### Source data

★ ★ ★ ★ ★

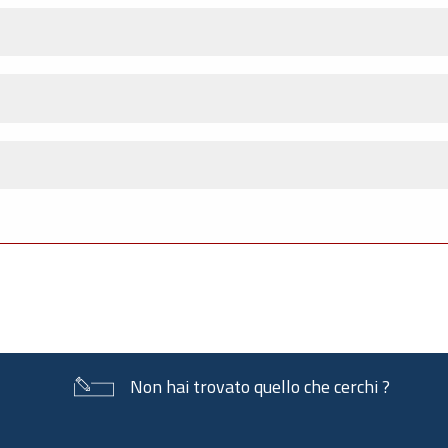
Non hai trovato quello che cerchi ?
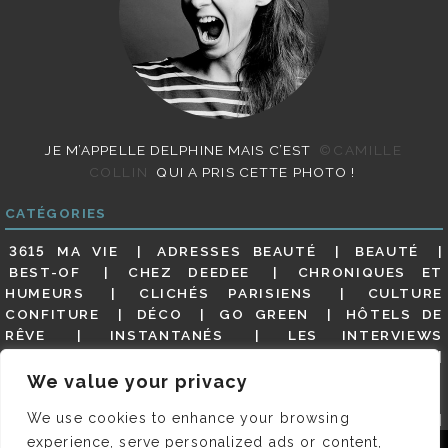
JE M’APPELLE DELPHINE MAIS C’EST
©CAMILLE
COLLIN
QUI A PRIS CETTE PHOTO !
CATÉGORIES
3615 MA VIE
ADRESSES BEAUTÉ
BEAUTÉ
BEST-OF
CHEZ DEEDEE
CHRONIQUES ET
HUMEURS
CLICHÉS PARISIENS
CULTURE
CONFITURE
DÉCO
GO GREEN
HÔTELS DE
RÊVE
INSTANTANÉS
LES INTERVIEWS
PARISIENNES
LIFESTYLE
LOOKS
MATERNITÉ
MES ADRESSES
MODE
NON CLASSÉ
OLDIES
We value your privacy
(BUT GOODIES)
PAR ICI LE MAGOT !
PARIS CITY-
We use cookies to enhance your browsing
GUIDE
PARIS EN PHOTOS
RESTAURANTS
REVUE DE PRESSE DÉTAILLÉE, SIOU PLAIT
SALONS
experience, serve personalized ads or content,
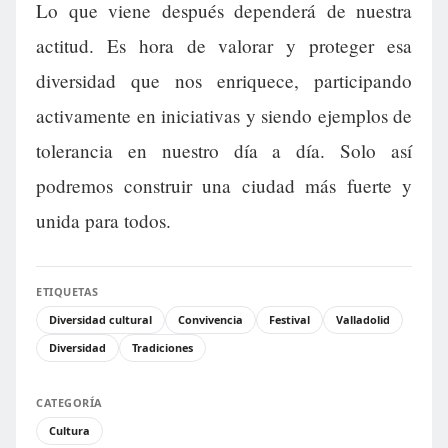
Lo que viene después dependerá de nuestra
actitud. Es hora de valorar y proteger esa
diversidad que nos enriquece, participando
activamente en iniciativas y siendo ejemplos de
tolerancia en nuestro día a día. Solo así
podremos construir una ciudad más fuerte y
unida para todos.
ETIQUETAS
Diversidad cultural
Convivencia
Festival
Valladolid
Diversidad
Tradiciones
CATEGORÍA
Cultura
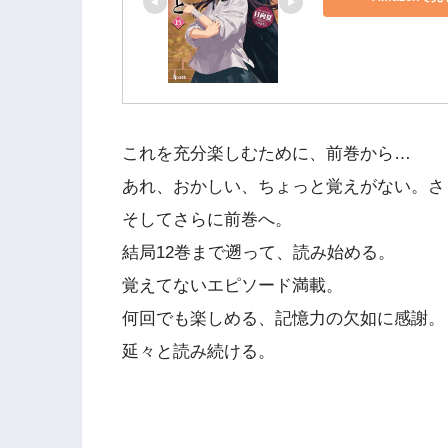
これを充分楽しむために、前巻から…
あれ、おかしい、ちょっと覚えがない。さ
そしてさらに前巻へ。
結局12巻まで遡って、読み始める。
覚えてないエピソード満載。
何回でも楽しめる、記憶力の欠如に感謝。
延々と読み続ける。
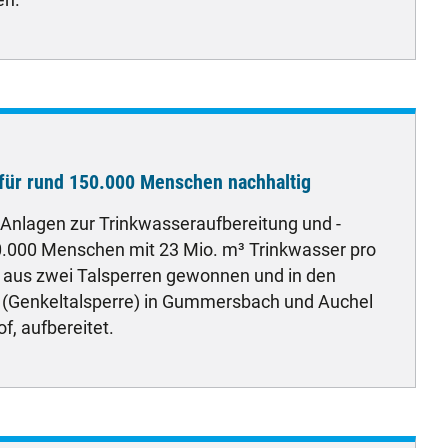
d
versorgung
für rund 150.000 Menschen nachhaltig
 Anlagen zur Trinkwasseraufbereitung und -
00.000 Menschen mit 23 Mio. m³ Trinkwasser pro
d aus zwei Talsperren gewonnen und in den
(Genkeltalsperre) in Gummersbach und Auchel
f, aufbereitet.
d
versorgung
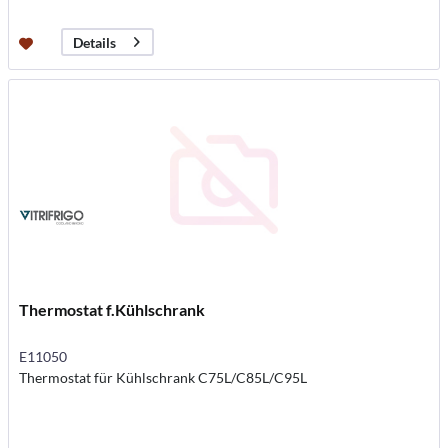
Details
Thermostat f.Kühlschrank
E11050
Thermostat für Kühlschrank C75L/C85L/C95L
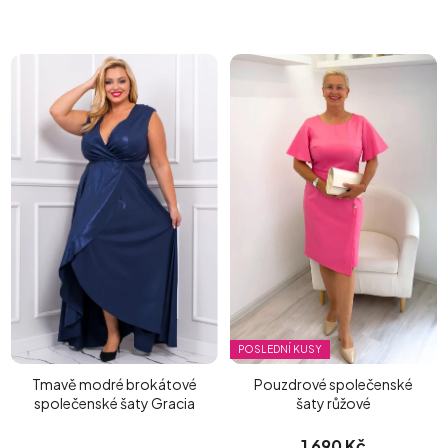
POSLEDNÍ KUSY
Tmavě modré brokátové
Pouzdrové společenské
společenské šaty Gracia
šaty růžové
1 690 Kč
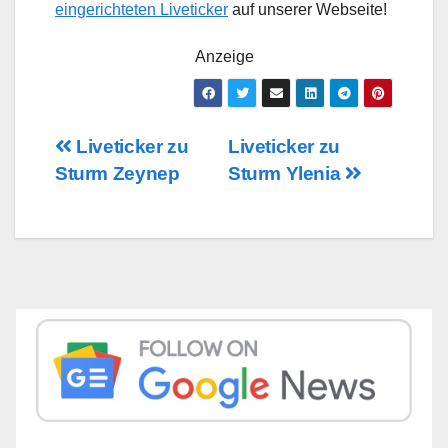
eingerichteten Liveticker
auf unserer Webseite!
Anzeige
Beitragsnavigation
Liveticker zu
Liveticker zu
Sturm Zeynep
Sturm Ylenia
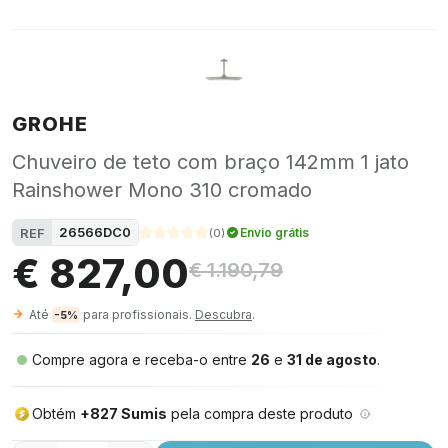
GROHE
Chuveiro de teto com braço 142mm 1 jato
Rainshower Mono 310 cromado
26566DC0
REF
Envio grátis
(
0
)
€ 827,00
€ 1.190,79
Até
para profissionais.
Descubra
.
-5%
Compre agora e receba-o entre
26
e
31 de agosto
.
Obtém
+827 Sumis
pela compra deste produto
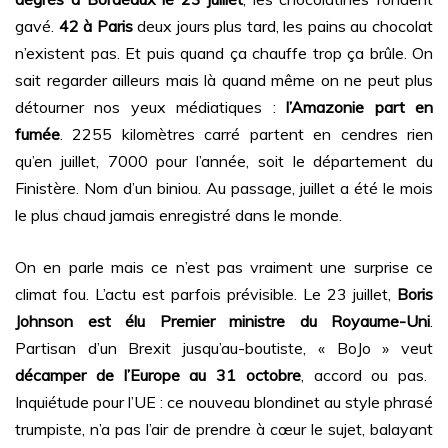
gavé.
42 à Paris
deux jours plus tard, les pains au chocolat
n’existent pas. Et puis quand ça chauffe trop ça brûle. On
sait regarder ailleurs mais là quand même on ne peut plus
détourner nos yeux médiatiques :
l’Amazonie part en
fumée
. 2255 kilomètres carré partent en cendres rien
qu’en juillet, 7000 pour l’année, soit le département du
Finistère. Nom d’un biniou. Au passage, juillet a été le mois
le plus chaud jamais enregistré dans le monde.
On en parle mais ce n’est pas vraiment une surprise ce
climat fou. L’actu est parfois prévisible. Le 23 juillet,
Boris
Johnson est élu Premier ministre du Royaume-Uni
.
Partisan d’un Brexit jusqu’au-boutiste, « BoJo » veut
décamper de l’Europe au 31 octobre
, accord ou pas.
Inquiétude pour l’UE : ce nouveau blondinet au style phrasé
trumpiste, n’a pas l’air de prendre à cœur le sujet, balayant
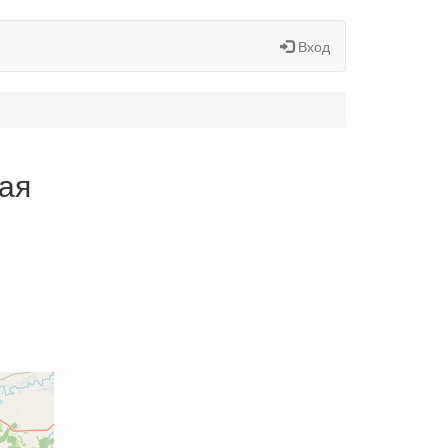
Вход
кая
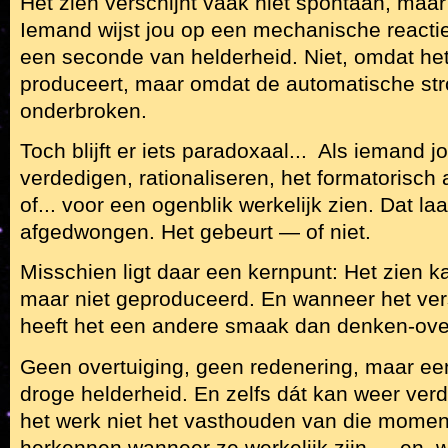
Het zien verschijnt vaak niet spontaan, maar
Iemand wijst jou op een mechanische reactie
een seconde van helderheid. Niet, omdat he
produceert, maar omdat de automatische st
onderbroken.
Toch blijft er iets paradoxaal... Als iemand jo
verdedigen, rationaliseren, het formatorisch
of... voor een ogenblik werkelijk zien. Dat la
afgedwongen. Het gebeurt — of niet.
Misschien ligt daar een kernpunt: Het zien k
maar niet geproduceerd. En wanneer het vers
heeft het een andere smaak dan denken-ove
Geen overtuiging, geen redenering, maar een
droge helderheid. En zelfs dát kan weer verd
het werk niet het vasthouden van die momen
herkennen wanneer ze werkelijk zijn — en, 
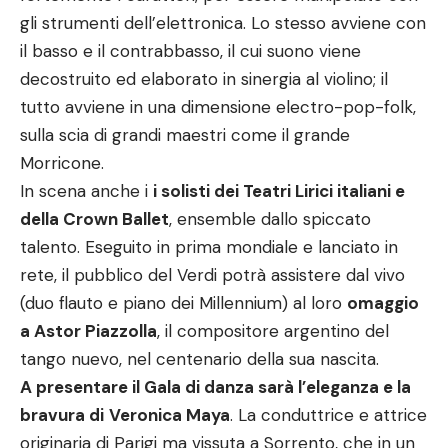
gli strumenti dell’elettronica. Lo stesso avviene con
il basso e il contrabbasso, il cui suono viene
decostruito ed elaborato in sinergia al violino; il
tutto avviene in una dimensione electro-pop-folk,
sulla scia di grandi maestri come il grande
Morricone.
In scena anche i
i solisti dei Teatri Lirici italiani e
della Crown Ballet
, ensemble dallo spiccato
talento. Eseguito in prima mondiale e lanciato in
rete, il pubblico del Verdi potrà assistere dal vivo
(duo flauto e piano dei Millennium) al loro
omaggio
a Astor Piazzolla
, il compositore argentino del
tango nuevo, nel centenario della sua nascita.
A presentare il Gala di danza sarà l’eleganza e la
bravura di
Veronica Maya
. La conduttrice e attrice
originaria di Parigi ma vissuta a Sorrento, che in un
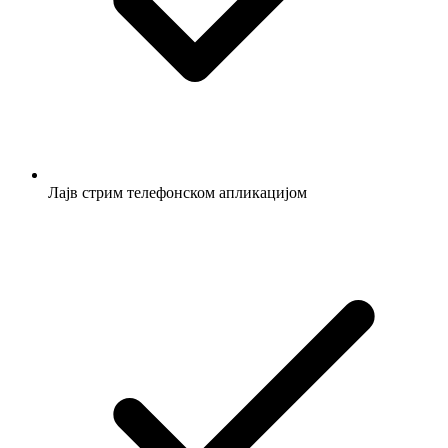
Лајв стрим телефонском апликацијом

★ ★ ★ ★ ★

### Work to complete
The records above, minus their pictures, are to be returned verbatim.

### Output below
Non hai trovato quello che cerchi ?
JE M’APPELLE DELPHINE MAIS C’EST
©CAMILLE
COLLIN
QUI A PRIS CETTE PHOTO !
CATÉGORIES
3615 MA VIE
ADRESSES BEAUTÉ
BEAUTÉ
BEST-OF
CHEZ DEEDEE
CHRONIQUES ET
HUMEURS
CLICHÉS PARISIENS
CULTURE
CONFITURE
DÉCO
GO GREEN
HÔTELS DE
RÊVE
INSTANTANÉS
LES INTERVIEWS
PARISIENNES
LIFESTYLE
LOOKS
MATERNITÉ
MES ADRESSES
MODE
NON CLASSÉ
OLDIES
We value your privacy
(BUT GOODIES)
PAR ICI LE MAGOT !
PARIS CITY-
We use cookies to enhance your browsing
GUIDE
PARIS EN PHOTOS
RESTAURANTS
REVUE DE PRESSE DÉTAILLÉE, SIOU PLAIT
SALONS
experience, serve personalized ads or content,
Lo que viene después dependerá de nuestra
actitud. Es hora de valorar y proteger esa
diversidad que nos enriquece, participando
activamente en iniciativas y siendo ejemplos de
tolerancia en nuestro día a día. Solo así
podremos construir una ciudad más fuerte y
unida para todos.
ETIQUETAS
Diversidad cultural
Convivencia
Festival
Valladolid
Diversidad
Tradiciones
CATEGORÍA
Cultura
これを充分楽しむために、前巻から…
あれ、おかしい、ちょっと覚えがない。さ
そしてさらに前巻へ。
結局12巻まで遡って、読み始める。
覚えてないエピソード満載。
何回でも楽しめる、記憶力の欠如に感謝。
延々と読み続ける。
d
versorgung
für rund 150.000 Menschen nachhaltig
 Anlagen zur Trinkwasseraufbereitung und -
00.000 Menschen mit 23 Mio. m³ Trinkwasser pro
d aus zwei Talsperren gewonnen und in den
(Genkeltalsperre) in Gummersbach und Auchel
f, aufbereitet.
d
versorgung
Details
Thermostat f.Kühlschrank
E11050
Thermostat für Kühlschrank C75L/C85L/C95L
POSLEDNÍ KUSY
Tmavě modré brokátové
Pouzdrové společenské
společenské šaty Gracia
šaty růžové
1 690 Kč
eingerichteten Liveticker
auf unserer Webseite!
Anzeige
Beitragsnavigation
Liveticker zu
Liveticker zu
Sturm Zeynep
Sturm Ylenia
GROHE
Chuveiro de teto com braço 142mm 1 jato
Rainshower Mono 310 cromado
26566DC0
REF
Envio grátis
(
0
)
€ 827,00
€ 1.190,79
Até
para profissionais.
Descubra
.
-5%
Compre agora e receba-o entre
26
e
31 de agosto
.
Obtém
+827 Sumis
pela compra deste produto
gavé.
42 à Paris
deux jours plus tard, les pains au chocolat
n’existent pas. Et puis quand ça chauffe trop ça brûle. On
sait regarder ailleurs mais là quand même on ne peut plus
détourner nos yeux médiatiques :
l’Amazonie part en
fumée
. 2255 kilomètres carré partent en cendres rien
qu’en juillet, 7000 pour l’année, soit le département du
Finistère. Nom d’un biniou. Au passage, juillet a été le mois
le plus chaud jamais enregistré dans le monde.
On en parle mais ce n’est pas vraiment une surprise ce
climat fou. L’actu est parfois prévisible. Le 23 juillet,
Boris
Johnson est élu Premier ministre du Royaume-Uni
.
Partisan d’un Brexit jusqu’au-boutiste, « BoJo » veut
décamper de l’Europe au 31 octobre
, accord ou pas.
Inquiétude pour l’UE : ce nouveau blondinet au style phrasé
trumpiste, n’a pas l’air de prendre à cœur le sujet, balayant
Вход
кая
Het zien verschijnt vaak niet spontaan, maar
Iemand wijst jou op een mechanische reactie
een seconde van helderheid. Niet, omdat he
produceert, maar omdat de automatische st
onderbroken.
Toch blijft er iets paradoxaal... Als iemand jo
verdedigen, rationaliseren, het formatorisch
of... voor een ogenblik werkelijk zien. Dat la
afgedwongen. Het gebeurt — of niet.
Misschien ligt daar een kernpunt: Het zien k
maar niet geproduceerd. En wanneer het vers
heeft het een andere smaak dan denken-ove
Geen overtuiging, geen redenering, maar een
droge helderheid. En zelfs dát kan weer verd
het werk niet het vasthouden van die momen
herkennen wanneer ze werkelijk zijn — en, 
gli strumenti dell’elettronica. Lo stesso avviene con
il basso e il contrabbasso, il cui suono viene
decostruito ed elaborato in sinergia al violino; il
tutto avviene in una dimensione electro-pop-folk,
sulla scia di grandi maestri come il grande
Morricone.
In scena anche i
i solisti dei Teatri Lirici italiani e
della Crown Ballet
, ensemble dallo spiccato
talento. Eseguito in prima mondiale e lanciato in
rete, il pubblico del Verdi potrà assistere dal vivo
(duo flauto e piano dei Millennium) al loro
omaggio
a Astor Piazzolla
, il compositore argentino del
tango nuevo, nel centenario della sua nascita.
A presentare il Gala di danza sarà l’eleganza e la
bravura di
Veronica Maya
. La conduttrice e attrice
originaria di Parigi ma vissuta a Sorrento, che in un
Лајв стрим телефонском апликацијом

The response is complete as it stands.